Kamala Harris’s Gamble

Four years ago, the Democrats made big promises to address racial and economic injustice. Will voters remember?
U.S. Vice President Kamala Harris speaking at the 2024 Democratic National Convention. Harris is seen behind a podium...
Photograph by Natalie Keyssar for The New Yorker

In the first month of Vice-President Kamala Harris’s improbable run for President, she allowed Democrats’ enthusiasm about finally having a credible opponent to Donald Trump to define her candidacy. Once Joe Biden left the race and Harris let her intentions be known, the excitement vastly outweighed the need to know precisely what policies she was running on. Tens of thousands of people joined Zoom calls to raise funds and created networks aimed at supporting the Vice-President’s run. Thousands more stood in line for hours to pack arenas for rallies, which became staging grounds for crafting the themes of her developing campaign.

At those rallies, the framing of her campaign came into focus. Harris adhered to typical liberal fare: raising the minimum wage and providing affordable housing and health care. She has been more pointed in her intentions to fight for abortion rights and to extend protections and rights to L.G.B.T.Q. people. By choosing as her running mate the genuinely populist governor of Minnesota, Tim Walz, over the more moderate Pennsylvania governor, Josh Shapiro, Harris delighted progressives.

But the most excitement about Harris’s surprise candidacy has been generated without her having to say a word. Her presence at the top of the ticket, as a biracial woman and the daughter of two immigrant parents, has served as a backlash to the backlash against 2020’s national reckoning with the history of American racism. Even as Harris and Walz have deftly avoided any mention of race or racism in this contest, its centrality to the looming election is undeniable.
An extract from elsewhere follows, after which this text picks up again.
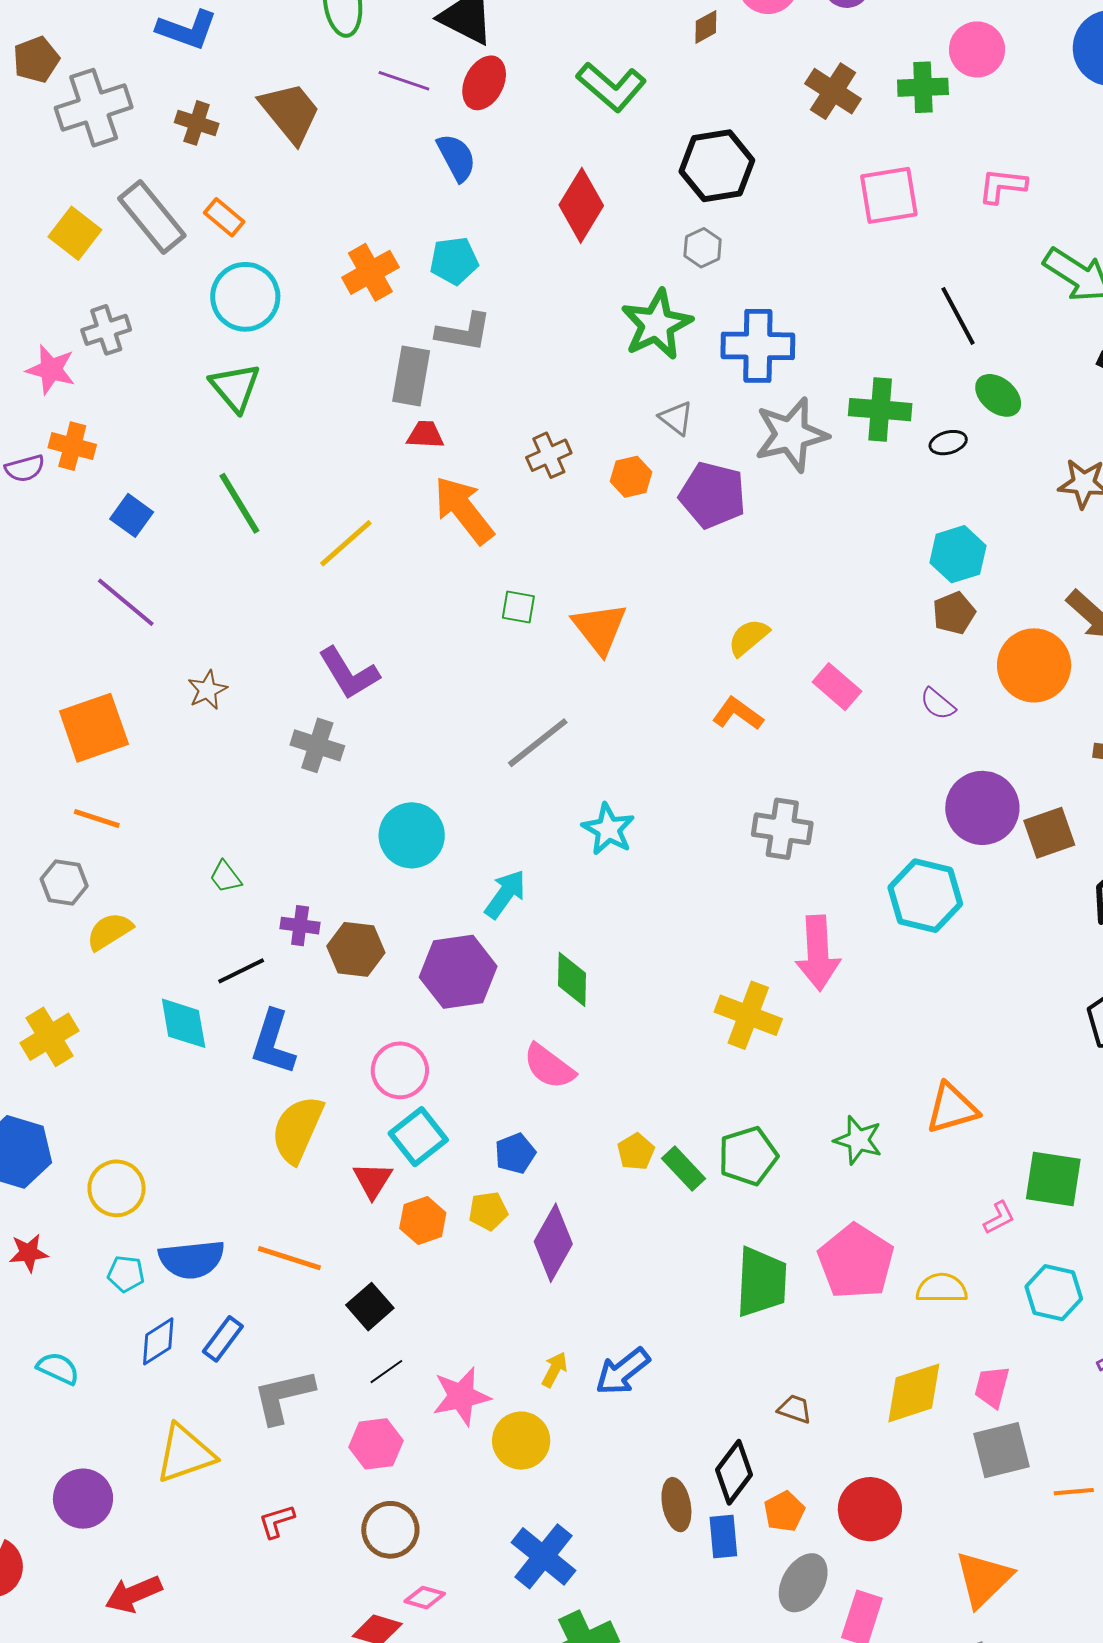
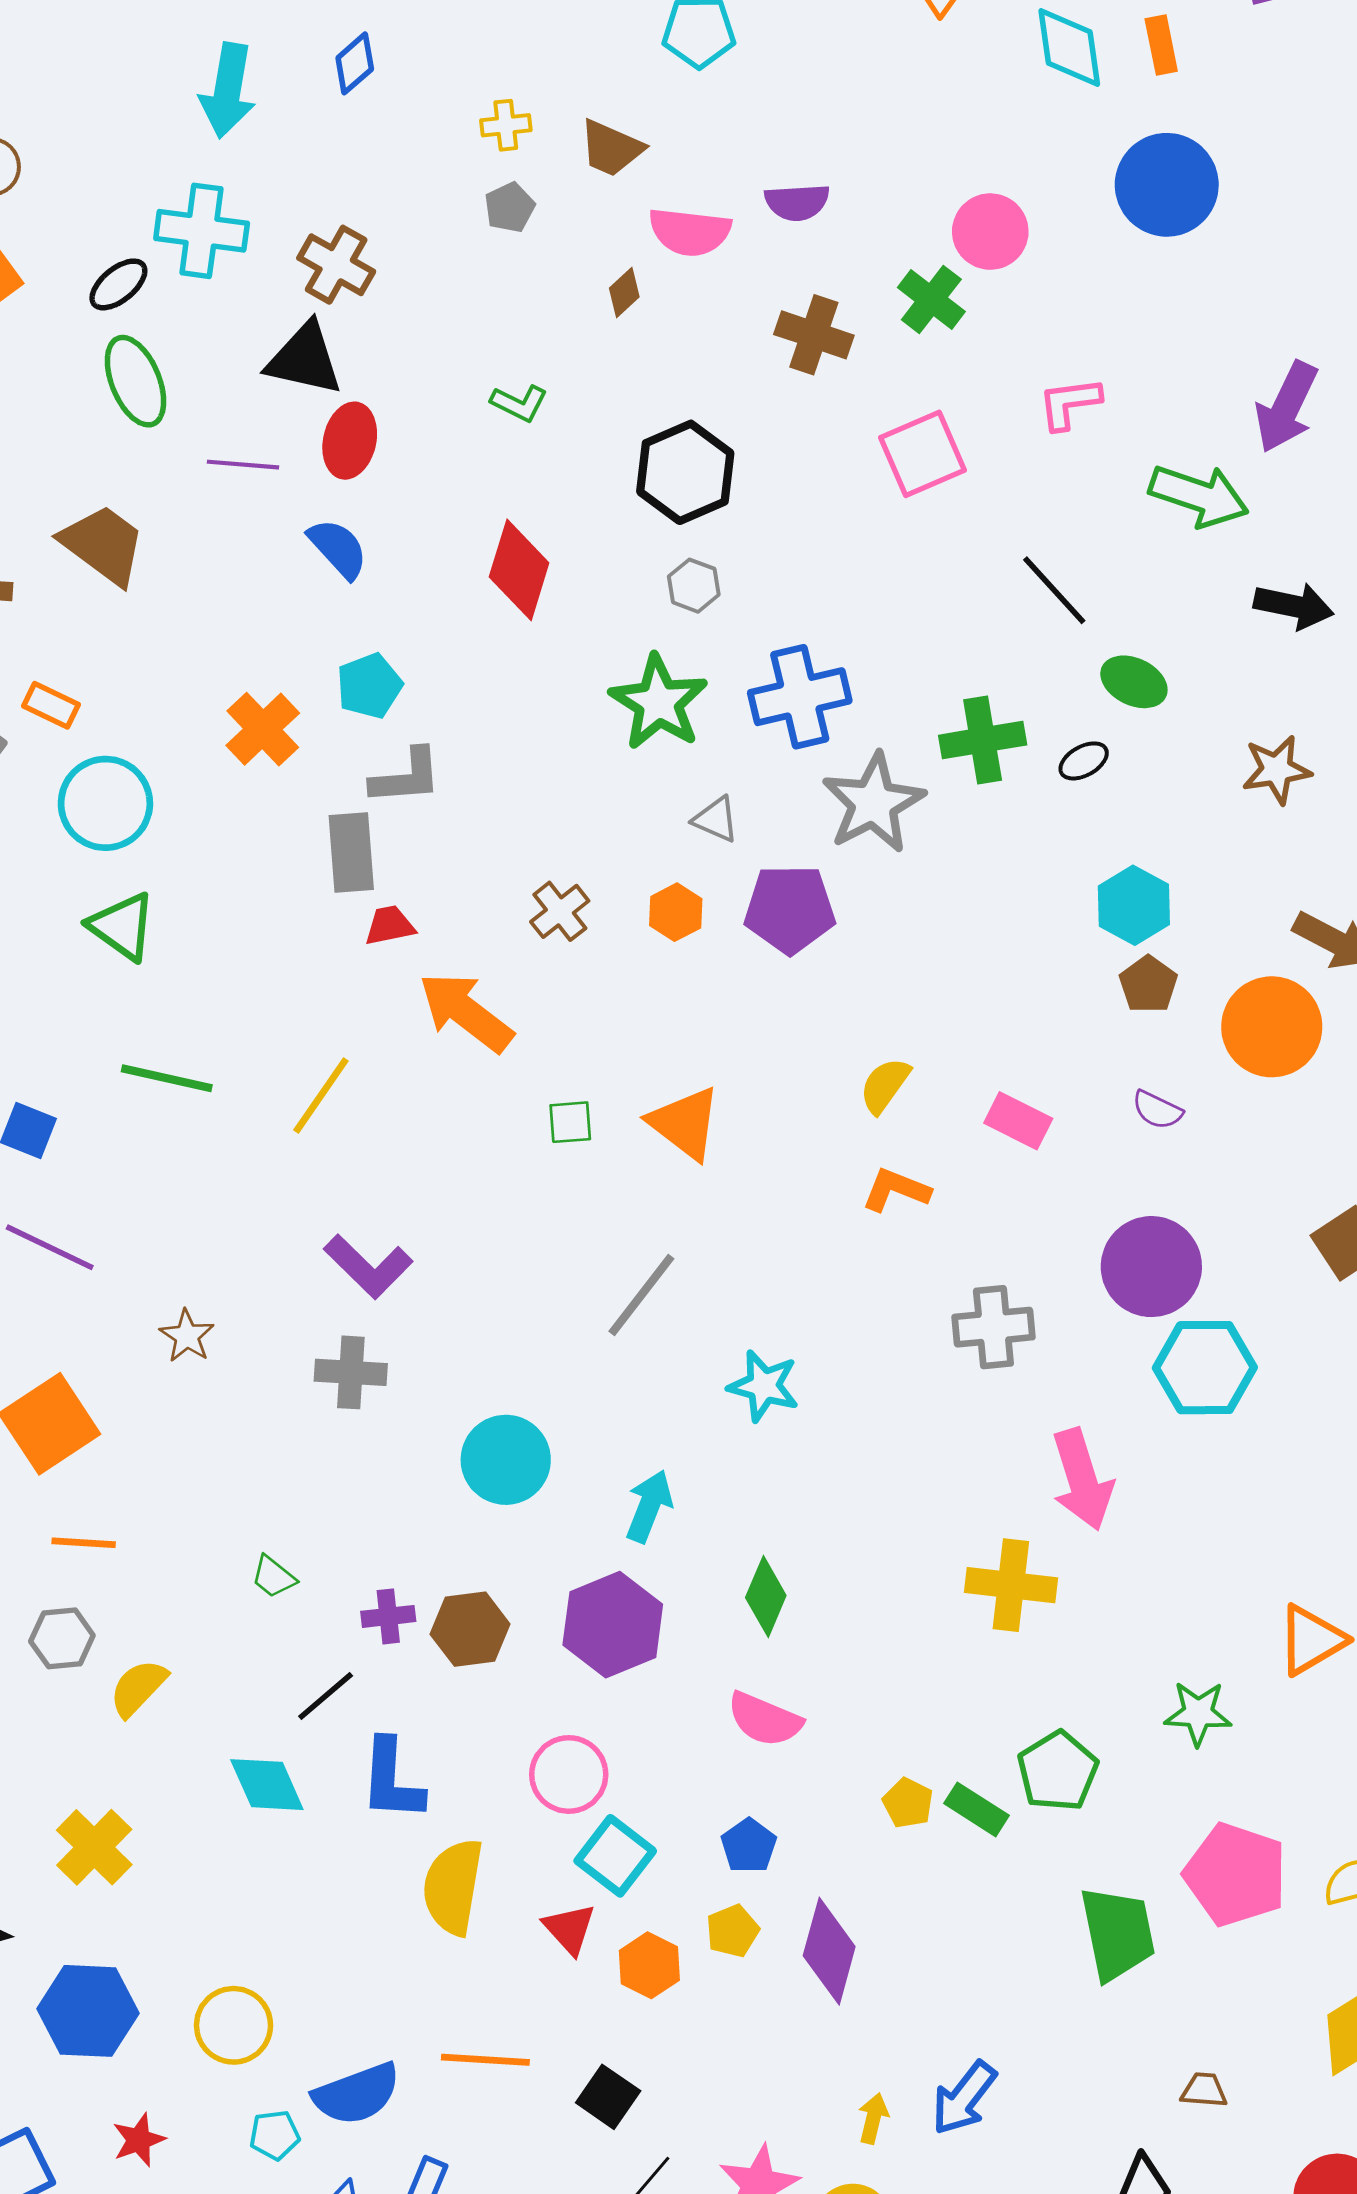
green L-shape: (611, 87) -> (519, 403), size x0.6
green cross: (923, 87) -> (931, 300), turned -36
green line: (239, 503) -> (167, 1078), turned -32
purple circle: (982, 808) -> (1151, 1267), moved
green diamond: (572, 979) -> (766, 1596), turned 36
In recent years, the Republican Party’s long campaign to end affirmative action was finally realized by a U.S. Supreme Court packed with Trump appointees. Books about slavery and racism against African Americans and school curricula teaching Black history have been banned in some states and localities. In Florida, in an effort that has since been challenged in court but which captured the national mood, Republican legislators passed the so-called Stop WOKE Act, which tried to manage the teaching of Black history based on whether it was perceived to make white students feel guilty. Universities in states such as Texas, North Carolina, and Utah have closed centers and offices dedicated to diversity.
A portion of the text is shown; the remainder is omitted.